Моя жизнь как фальшивка - Кэри Питер. Страница 45

– Нет.

– Вместо ответа, мем, он со всего размаха ударил меня по лицу. Я посмотрел на этого человека, который поначалу казался мне таким изнеженным, и понял, что он вполне способен убить. У меня маловато мужества, но выхода не было. Я сказал, что никому не отдам мое дитя. Эту ночь я провел беспокойно.

43

К УТРУ ВОПРОС О СУДЬБЕ РЕБЕНКА БЫЛ РЕШЕН, ПОСКОЛЬКУ в деревню самолично прибыл Маккоркл, окруженный толпой взбудораженных таможенников. Его они сопровождали не угрюмо и подозрительно, как Чабба, а с восторгом зрителей, обступивших гладиатора: толкались локтями, чтобы пробиться поближе к своему герою и женщине-обезьяне. Боб и китаянка несли на головах большие холщовые мешки.

Молодые люди подвели гиганта к порогу дома раджи Кесил Бонгсу, и здесь Боб сбросил ношу наземь.

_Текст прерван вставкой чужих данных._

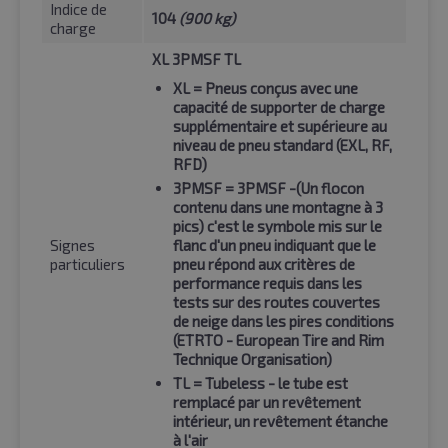
Indice de
104
(900 kg)
charge
XL 3PMSF TL
XL
= Pneus conçus avec une
capacité de supporter de charge
supplémentaire et supérieure au
niveau de pneu standard (EXL, RF,
RFD)
3PMSF
= 3PMSF -(Un flocon
contenu dans une montagne à 3
pics) c'est le symbole mis sur le
Signes
flanc d'un pneu indiquant que le
particuliers
pneu répond aux critères de
performance requis dans les
tests sur des routes couvertes
de neige dans les pires conditions
(ETRTO - European Tire and Rim
Technique Organisation)
TL
= Tubeless - le tube est
remplacé par un revêtement
intérieur, un revêtement étanche
à l'air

– Тина! – крикнул он. Так впервые Чабб услышал имя своей дочери.

Девочка пила сусу, но тут же отозвалась и выбежала на веранду, все еще сжимая банку в обеих руках. Жены раджи одели девочку, как маленькую принцессу – в пурпурный саронг с серебряной вышивкой, – расчесали спутанные волосы, смазали их маслом и стянули в косичку, открыв прелестные ушки. На верхней ступеньке Тина помедлила, улыбаясь, но когда бросилась вниз по ступенькам, ее уже била дрожь, и она рухнула, уткнувшись лицом в массивное плечо Маккоркла и зарыдала, а он обхватил руками маленькие трясущиеся лопатки.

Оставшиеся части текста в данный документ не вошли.